When I get through it, I’ll tell him.’
She links her arm through mine
but doesn’t look at me. ‘The guy who hurt you, he’s not Ben.’ She
doesn’t get to say anymore, because Leila starts crying.
Ben walks back to Lisa. ‘OK, I’m
giving her back to mum now. I think she’s scared of the big, ugly
guy.’
‘She’s getting cranky because
needs a nap,’ Lisa says as she takes Leila from Ben’s arms. ‘We
should head back home.’
We say our goodbyes, and Ben
slides his arm round my waist as we walk back home.
Home. I roll the word around in
my head. It’s strange, and I don’t know when it happened. Can’t
pinpoint an exact date when my flat went from a depressing and
terrifying prison to a home with love and laughter and safety.

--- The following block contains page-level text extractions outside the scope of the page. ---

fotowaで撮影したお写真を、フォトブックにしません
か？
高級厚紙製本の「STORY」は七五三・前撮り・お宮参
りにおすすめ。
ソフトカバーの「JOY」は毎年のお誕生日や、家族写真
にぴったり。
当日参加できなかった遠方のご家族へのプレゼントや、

‘I love Sundays.’ I lean my head
against his arm.
‘Me too.’
When we get back to my flat, a
car is parked next to mine. I recognize it instantly, and the
breath freezes in my throat as though someone’s squeezing the life
out of me.
Ben must feel me tense up beside
him, because he looks first at the car and then me with a concerned
expression. ‘What’s wrong?’
That’s when the car door opens.
Theo’s dad steps out and says, ‘We need to talk.’
50
BEN
Grace’s face turns white. I know
who this man is. I’ve seen him in the papers. He’s the mayor of
Cambridge. Theo’s dad. Edward Porter. I can’t fucking believe he’s
got the nerve to turn up here like this.